Canadian heavy oil prices have experienced a significant drop this week in light of recent events in Venezuela and the potential increase in Venezuelan oil imports to the United States. The price gap between Western Canada Select (WCS) and the North American benchmark West Texas Intermediate (WTI) has widened to $14.45 per barrel, the largest gap since July 2024.
The escalating situation in Venezuela has caused concern in the oil market, with the U.S. taking steps to intervene, including seizing tankers and announcing plans to boost Venezuelan oil production within the next 18 months. President Donald Trump recently revealed an agreement for Venezuela to supply up to 50 million barrels of oil to the U.S.
Both Venezuela and Canada produce a similar type of heavy oil, leading to competition between the two countries, particularly in supplying refineries along the U.S. Gulf Coast.
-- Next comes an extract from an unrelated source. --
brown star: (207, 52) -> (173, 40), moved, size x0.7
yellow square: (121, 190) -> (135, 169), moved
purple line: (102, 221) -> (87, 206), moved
Approximately 10% of Canada’s oil exports, equivalent to around 350 thousand barrels per day, are shipped to this region. Analysts warn that even a slight increase in Venezuelan oil reaching the Gulf Coast could impact prices significantly.
While the short-term effects are evident, experts like Mark Parsons, chief economist at ATB Financial, emphasize that it would require substantial investments and years for Venezuela to restore its oil production to previous levels. Despite Venezuela’s peak production of 3.7 million barrels per day in 1970, current output stands at around 900,000 barrels per day due to sanctions and economic challenges.
The situation remains fluid, with industry observers closely monitoring developments to assess any potential threats to the oil market.